Many couples have fulfilled their wish to ask for children through IVF, but some people have failed to conceive children smoothly and embryo implantation has failed.
Why is this?
There is something wrong with the embryo itself.
Whether the embryo is healthy or not directly affects the success rate of transplantation.
Of course, we will try our best to choose the [best] embryos before transplantation to improve the success rate. At present, we can judge the quality of embryos by [embryo score].
However, the quality score of embryos is mainly concentrated on [appearance], and it can only be said that embryos with [high score] have a greater chance of successful implantation than embryos with [high score].
Because only observing the morphology of the embryo cannot obtain important information such as chromosomes and genes of the embryo, nor can it fully evaluate the developmental potential of the embryo. Therefore, even the so-called “high-quality embryo” cannot guarantee 100% success.

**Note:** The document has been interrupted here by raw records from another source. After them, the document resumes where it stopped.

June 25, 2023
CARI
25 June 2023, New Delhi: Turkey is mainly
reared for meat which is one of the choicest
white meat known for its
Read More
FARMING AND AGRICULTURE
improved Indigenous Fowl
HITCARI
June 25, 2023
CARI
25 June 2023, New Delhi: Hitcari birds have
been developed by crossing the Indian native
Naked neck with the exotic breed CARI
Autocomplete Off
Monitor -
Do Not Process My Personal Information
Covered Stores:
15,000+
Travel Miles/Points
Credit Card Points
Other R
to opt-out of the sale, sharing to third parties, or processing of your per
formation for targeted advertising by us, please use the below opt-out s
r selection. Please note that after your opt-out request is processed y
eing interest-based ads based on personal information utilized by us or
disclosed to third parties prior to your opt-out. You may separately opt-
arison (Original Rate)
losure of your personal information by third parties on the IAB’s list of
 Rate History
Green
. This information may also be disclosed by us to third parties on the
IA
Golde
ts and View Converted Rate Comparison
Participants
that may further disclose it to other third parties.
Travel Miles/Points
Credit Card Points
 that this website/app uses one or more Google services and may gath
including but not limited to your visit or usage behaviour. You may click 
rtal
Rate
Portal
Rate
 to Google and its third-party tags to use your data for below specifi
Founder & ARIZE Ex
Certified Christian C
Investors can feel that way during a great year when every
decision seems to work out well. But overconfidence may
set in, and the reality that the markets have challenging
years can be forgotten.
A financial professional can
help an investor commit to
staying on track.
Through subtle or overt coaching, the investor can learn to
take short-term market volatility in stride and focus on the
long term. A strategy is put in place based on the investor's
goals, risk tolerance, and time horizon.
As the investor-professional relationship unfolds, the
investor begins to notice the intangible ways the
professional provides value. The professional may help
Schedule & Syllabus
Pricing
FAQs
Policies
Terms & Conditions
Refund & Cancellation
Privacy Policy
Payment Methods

At present, blastocyst transfer is mainly adopted.
Blastocysts are further screened embryos, and the success rate of implantation is higher. Therefore, patients who have failed to transfer many times can obtain more embryos and improve the success rate by culturing blastocysts and retransferring them.
There is something wrong with my mother’s health.
The process of embryo implantation is like planting crops. To harvest fruits, one must not only have good seeds, but also have good soil and nutrition supply.
Seeds refer to healthy embryos and soil refers to endometrium. To ensure nutrition supply, mothers need to keep healthy.
Therefore, if the mother has the following problems, the embryo implantation will fail.
1. Endometrial abnormalities
The endometrium is in good condition, indicating that the soil is fertile enough to accept the embryo as a seed. If the endometrium is too thin, or there are polyps, adhesions and other conditions, it is not conducive to embryo implantation.
Under the guidance of doctors, oral estrogen and other methods can improve the thickness of the intima to meet the needs.
Hysteroscopy can find out endometrial polyps, intrauterine adhesions, etc. Once found, doctors will remove polyps and separate adhesions according to the disease condition.
2. Endocrine abnormalities
Common endocrine abnormalities include thyroid dysfunction (hyperthyroidism, hypothyroidism and other diseases), hyperprolactinemia and other conditions.
Targeted treatment of thyroid diseases and restoration of thyroid function. For example, [hyperthyroidism] should appropriately reduce the level of thyroid hormone, while [hypothyroidism] should appropriately increase the level of thyroid hormone.
Under the guidance of doctors, oral bromocriptine can treat hyperprolactinemia.
3. Coagulation dysfunction
Common coagulation abnormalities include antiphospholipid antibody syndrome and coagulation factor abnormalities, which easily lead to local blood supply insufficiency of endometrium and affect embryo implantation.
Under the guidance of doctors, oral aspirin and injection of low molecular weight heparin can be treated.
4. Immune dysfunction
During embryo implantation, if the mother’s immune function is abnormal (such as abnormal increase of natural killer cell activity, abnormal secretion of local immune antibodies, etc.), repeated implantation failure may be caused.
This kind of problem is more troublesome to deal with and can be treated by infusion of high doses of immunoglobulin or husband’s lymphocytes, but it is not useful for everyone.
The reasons for the failure of embryo implantation after transplantation are very complicated, but we should not be discouraged or put too much pressure on ourselves.